El nuevo modelo organizativo que se propone debería atender a las siguientes características o ingredientes:

  1. Diseñar una estructura organizativa lo más sencilla posible que presente un número muy limitado de grandes ámbitos de gestión: dibujar solo tres o cuatro grandes ámbitos que respondan a las objetivos y funciones estratégicas de la organización. Por ejemplo, en un ayuntamiento intermedio: a) ámbito de servicios personales y derechos de los ciudadanos; b) ámbito vinculado al territorio; c) ámbito de promoción y disciplina económica; b) ámbito se servicios generales El personal estaría adscrito a estos ámbitos con un anclaje blando en el sentido que su adscripción a estos sectores no implica que su trabajo transcurra siempre dentro de los mismos. Los grandes ámbitos estarían dirigidos y coordinados por directivos y debería evitarse al máximo generar una estructura de jefaturas de carácter intermedio. Este ingrediente representaría la estructura blanda.
  2. A este sistema básico de organización deberían incorporarse estructuras variables y contingentes basadas y canalizadas por la vía de la organización por proyectos. Los proyectos pueden ser tanto sectoriales como multisectoriales, liderados por los mandos intermedios e integrados por equipos de empleados públicos tanto a tiempo completo como a tiempo parcial. Un efectivo de personal está adscrito a uno de los grandes ámbitos, pero su identidad profesional está vinculado al proyecto o a los proyectos en los que está adscrito. Los proyectos (con sus objetivos concretos, con su plan de acción vinculado a un cronograma, con sus recursos financieros, etc.) deberían ser los motores y máximos protagonistas de la organización. Los proyectos pueden cambiar de manera radical con el tiempo tanto en sus objetivos como en sus recursos. Pueden renovarse pero nunca cristalizar en modelos y dinámicas de trabajo de carácter estructural o estable. Este ingrediente representaría la estructura dura y nuclear del nuevo modelo organizativo.
  3. Los servicios comunes tradicionales (gestión de personal, gestión económica y apoyo tecnológico) y los responsables de los grandes ámbitos de la organización deberían transformar su natural rol e inercias de controladores y uniformizadores por el de facilitadores para que los distintos proyectos puedan desempeñar de manera fluida y ágil sus competencias. El alma o núcleo de la organización son los proyectos y la ambición de alcanzar con éxito sus objetivos variables. Por tanto, los servicios comunes formarían parte también de la estructura blanda.
  4. Para que los proyectos organizativos puedan tener éxito deberían contar con el apoyo de unas nuevas unidades transversales que les aporten mayores capacidades de estrategia y de gestión del conocimiento. Estas nuevas unidades, más de staff que de línea de mando, deberían ejercer de motores del cambio. Habría que incorporar, al menos, dos tipos de estas nuevas unidades: unidad de prospectiva y gobernanza y unidad de administración digital y de gobernanza de datos. Estos nuevos ingredientes representarían la superestructura del sistema.

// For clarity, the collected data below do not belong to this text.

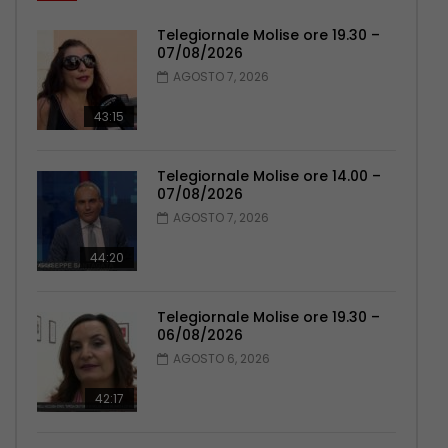
Telegiornale Molise ore 19.30 –
07/08/2026
AGOSTO 7, 2026
43:15
Telegiornale Molise ore 14.00 –
07/08/2026
AGOSTO 7, 2026
44:20
Telegiornale Molise ore 19.30 –
06/08/2026
AGOSTO 6, 2026
42:17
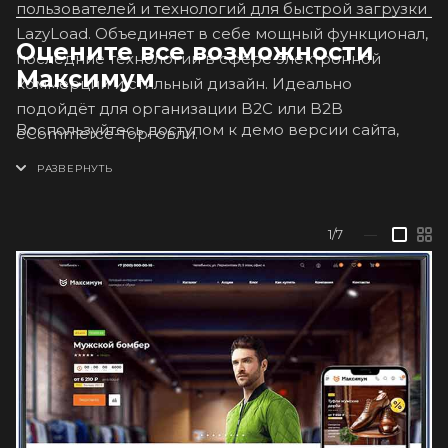
пользователей и технологий для быстрой загрузки
LazyLoad. Объединяет в себе мощный функционал,
Оцените все возможности
последние технологии в сфере электронной
Максимум
коммерции и стильный дизайн. Идеально
подойдёт для организации B2C или B2B
Воспользуйтесь доступом к демо версии сайта,
eCommerce-торговли.
задайте свои настройки и посмотрите, как будет
выглядеть ваш сайт.
1/7
—
Протестируйте возможности и
варианты оформления на нашей демо
версии Максимум онлайн.
ОНЛАЙН ДЕМО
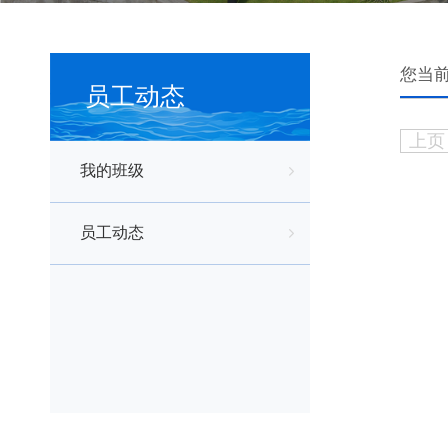
您当前
员工动态
上页
我的班级
员工动态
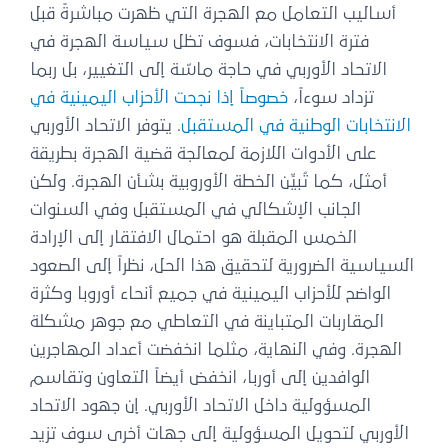
أساليب التعامل مع الهجرة التي ظهرت مباشرةً قبل
فترة الانتخابات، فسوف تظل سياسة الهجرة في
الاتحاد الأوربي في حاجة ماسّة إلى التغيير، بل ربما
تزداد سوءاً،
خصوصاً إذا نجحت الأحزاب اليمينية في
الانتخابات الوطنية في المستقبل
. يتوفر الاتحاد الأوربي
على الأدوات اللازمة لمعالجة قضية الهجرة بطريقة
أمثل، كما تُبيِّن الخطة الأوروبية بشأن الهجرة. ولكن
الجانب الإشكالي في المستقبل وفي السنوات
الخمس المقبلة هو احتمال الافتقار إلى الإرادة
السياسية الضرورية لتحقيق هذا الحل، نظراً إلى الصعود
الواضح للأحزاب اليمينية في جميع أنحاء أوروبا وكثرة
المقاربات المتباينة في التعاطي مع جوهر مشكلة
الهجرة. وفي النهاية، مثلما انخفضت أعداد المهاجرين
الوافدين إلى أوربا، انخفض أيضاً التعاون وتقاسم
المسؤولية داخل الاتحاد الأوربي. إن جهود الاتحاد
الأوربي لتحويل المسؤولية إلى جهات أخرى سوف تزيد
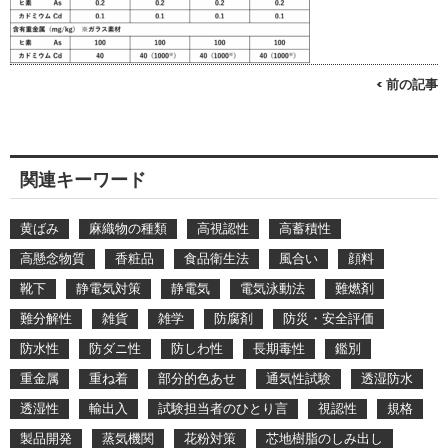
< 前の記事
関連キーワード
黄ばみ
麻織物の種類
高視認性
高蓄積性
高懸念物質
香粧品
食品衛生法
風合い
顔料
靴下
静電気対策
静電気
電気泳動法
難燃剤
難分解性
雑貨
雑学
防腐剤
防災・安全評価
防水性
防ダニ性
防しわ性
長期毒性
鑑別
重金属
重ね着
部分的色あせ
通気性試験
透湿防水
透湿性
輸出入
試験担当者のひとり言
視認性
規格
製品開発
蒸気機関
花粉対策
芯地樹脂のしみ出し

En este nuevo modelo de organización debería dominar de manera conceptual el modelo de gobernanza inteligente como máximo referente conceptual basado en la visión estratégica y de prospectiva y en la gestión del conocimiento que introduzca dinámicas colectivas que faciliten la inteligencia colectiva y la interlocución con la inteligencia artificial. El modelo gerencial debería estar presente a nivel operativo para asegurar la eficacia y la eficiencia en la consecución de los objetivos. Finalmente, el modelo burocrático debería mantenerse, pero con baja intensidad y vinculado a elementos internos de gestión y operar de la manera más automatizada posible para garantizar la seguridad jurídica del sistema organizativo. El modelo burocrático debería estar presente, pero limitándose a garantizar la seguridad jurídica de manera silenciosa y sin imponer lógicas patológicas de burocratización. 

2 Comentarios

  1. Agradecer sus propuestas y razonamientos me lleva a plantearme si mi comprensión lectora se está desvaneciendo. Proponer una estructura con pocos mandos intermedios pero que serían los encargados de presentar proyectos ..eso suena complicado.